By a Juror - Magnet must have passed the Ocean Wave very near, and if she was not on fire when she passed her, she must have taken fire very shortly after. The person who hailed him from the Emblem was one and the same person throughout. When witness first saw the Emblem she was hoisting her boat up.
Jas. O'Reilly Esq. sworn - Witness proved the disposition made before him as magistrate, by the officers and crew of the steamer Scotland which was read. It has been already published in this paper.

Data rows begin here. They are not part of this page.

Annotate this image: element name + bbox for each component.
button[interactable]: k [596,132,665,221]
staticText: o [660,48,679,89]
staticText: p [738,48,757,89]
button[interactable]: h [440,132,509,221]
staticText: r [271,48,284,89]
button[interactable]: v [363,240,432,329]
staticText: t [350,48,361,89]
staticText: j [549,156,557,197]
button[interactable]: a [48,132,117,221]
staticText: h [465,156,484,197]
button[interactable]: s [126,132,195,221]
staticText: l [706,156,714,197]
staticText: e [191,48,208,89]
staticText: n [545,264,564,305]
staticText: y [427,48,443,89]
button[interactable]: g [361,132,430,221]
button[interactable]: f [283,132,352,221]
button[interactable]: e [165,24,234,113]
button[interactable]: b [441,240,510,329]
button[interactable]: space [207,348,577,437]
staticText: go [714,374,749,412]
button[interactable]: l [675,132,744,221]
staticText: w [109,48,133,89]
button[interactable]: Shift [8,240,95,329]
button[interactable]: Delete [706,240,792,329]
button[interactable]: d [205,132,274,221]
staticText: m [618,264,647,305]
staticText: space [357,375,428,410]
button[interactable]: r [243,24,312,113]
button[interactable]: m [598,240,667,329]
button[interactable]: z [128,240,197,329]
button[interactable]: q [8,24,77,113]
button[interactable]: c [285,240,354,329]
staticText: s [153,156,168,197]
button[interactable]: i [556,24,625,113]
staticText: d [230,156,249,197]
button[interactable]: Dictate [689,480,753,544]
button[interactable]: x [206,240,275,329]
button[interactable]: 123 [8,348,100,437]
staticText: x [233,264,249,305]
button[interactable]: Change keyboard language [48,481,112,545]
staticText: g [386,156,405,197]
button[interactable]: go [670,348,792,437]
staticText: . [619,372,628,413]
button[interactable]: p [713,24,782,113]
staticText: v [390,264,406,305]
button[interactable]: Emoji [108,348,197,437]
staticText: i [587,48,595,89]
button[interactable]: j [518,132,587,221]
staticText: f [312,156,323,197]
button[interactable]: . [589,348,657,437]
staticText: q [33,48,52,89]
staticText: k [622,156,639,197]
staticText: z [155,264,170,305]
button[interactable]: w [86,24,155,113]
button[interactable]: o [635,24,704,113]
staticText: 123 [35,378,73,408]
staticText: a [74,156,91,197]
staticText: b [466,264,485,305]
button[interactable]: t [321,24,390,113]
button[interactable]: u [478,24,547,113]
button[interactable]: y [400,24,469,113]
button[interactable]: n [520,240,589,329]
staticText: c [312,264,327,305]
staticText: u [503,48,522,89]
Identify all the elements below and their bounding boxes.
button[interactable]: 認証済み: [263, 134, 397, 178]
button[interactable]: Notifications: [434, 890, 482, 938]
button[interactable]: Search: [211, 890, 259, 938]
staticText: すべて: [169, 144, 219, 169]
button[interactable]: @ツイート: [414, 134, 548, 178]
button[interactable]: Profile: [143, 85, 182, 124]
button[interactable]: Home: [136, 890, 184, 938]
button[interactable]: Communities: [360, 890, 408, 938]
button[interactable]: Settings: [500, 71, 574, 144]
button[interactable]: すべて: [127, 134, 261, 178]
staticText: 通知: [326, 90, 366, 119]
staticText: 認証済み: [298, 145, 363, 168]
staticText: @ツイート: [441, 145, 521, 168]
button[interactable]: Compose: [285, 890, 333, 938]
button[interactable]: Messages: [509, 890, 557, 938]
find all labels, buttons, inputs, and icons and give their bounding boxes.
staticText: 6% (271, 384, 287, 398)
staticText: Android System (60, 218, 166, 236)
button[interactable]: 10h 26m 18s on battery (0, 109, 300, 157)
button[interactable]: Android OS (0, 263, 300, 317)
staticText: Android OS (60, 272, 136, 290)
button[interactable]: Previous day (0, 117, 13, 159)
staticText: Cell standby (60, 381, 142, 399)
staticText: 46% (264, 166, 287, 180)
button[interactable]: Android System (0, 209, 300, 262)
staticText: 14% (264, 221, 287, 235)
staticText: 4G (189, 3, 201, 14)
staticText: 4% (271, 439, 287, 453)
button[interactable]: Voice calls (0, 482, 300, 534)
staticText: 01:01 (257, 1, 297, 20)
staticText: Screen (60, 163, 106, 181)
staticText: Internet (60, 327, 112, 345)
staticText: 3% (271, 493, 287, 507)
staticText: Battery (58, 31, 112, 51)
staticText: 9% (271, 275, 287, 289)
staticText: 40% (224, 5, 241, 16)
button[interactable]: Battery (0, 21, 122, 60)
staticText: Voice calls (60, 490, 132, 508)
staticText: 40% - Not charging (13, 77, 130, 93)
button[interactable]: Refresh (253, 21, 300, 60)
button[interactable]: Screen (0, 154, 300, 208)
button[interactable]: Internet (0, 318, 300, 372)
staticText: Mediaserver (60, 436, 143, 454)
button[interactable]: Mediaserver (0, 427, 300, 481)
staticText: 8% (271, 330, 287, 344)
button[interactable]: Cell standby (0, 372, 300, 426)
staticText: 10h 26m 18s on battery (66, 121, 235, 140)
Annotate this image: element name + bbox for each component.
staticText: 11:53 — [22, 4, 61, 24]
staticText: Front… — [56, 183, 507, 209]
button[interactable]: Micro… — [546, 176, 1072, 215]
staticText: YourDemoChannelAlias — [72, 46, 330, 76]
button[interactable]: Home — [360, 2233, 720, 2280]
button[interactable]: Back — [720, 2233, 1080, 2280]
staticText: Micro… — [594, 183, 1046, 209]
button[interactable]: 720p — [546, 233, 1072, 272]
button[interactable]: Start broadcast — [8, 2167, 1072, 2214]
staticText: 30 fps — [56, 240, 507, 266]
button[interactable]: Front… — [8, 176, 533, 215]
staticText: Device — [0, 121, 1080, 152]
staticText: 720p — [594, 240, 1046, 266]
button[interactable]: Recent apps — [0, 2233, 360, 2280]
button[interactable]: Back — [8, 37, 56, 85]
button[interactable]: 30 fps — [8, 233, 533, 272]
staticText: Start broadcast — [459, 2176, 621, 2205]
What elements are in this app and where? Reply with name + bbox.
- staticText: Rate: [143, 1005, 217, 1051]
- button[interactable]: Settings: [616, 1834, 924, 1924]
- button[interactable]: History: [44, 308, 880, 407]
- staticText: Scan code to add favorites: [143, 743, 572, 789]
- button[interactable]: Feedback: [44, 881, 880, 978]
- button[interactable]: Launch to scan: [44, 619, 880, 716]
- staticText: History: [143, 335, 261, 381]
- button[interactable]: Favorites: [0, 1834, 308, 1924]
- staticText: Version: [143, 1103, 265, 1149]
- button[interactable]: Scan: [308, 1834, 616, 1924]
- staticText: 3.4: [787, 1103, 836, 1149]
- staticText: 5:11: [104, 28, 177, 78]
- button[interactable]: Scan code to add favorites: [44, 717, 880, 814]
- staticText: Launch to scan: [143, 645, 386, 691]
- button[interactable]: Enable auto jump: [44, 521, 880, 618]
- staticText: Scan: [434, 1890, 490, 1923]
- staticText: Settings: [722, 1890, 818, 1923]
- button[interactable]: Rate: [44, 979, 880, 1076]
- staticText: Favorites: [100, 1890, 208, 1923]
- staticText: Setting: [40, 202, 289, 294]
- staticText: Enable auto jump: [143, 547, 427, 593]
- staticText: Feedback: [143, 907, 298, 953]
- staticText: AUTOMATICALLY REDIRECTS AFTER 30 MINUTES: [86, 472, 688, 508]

Lydia Wilson sworn - is the last witness, Mr. Wilson the mate of the Scotland, was on board the Scotland at the time the Ocean Wave was burnt; witness was called up by her husband to view the burning vessel, the Scotland went so near to it, that they could feel the heat on deck. The Ocean Wave was burnt to the water's edge; the Scotland followed the Emblem and came close up with her, the Emblem was steering for Kingston. Witness heard her husband call to the Emblem "what vessel is it that is burning" and heard the answer returned "it is the Ocean Wave." Her husband again asked "where are the passengers," and received for answer, that part of them were on board of the Emblem; he next asked if they required any assistance and nobody would answer him. Witness was close to her husband at this time; the man on board the Emblem instead of answering, walked forward. Witness did not hear the person on board the Emblem say anything about persons floating between the wreck and the shore, he did not answer the last question put by her husband. When they received no reply, Captain Patterson thought that they were all right and that none were injured, consequently he did not like to interfere further. The morning was fine and the water smooth.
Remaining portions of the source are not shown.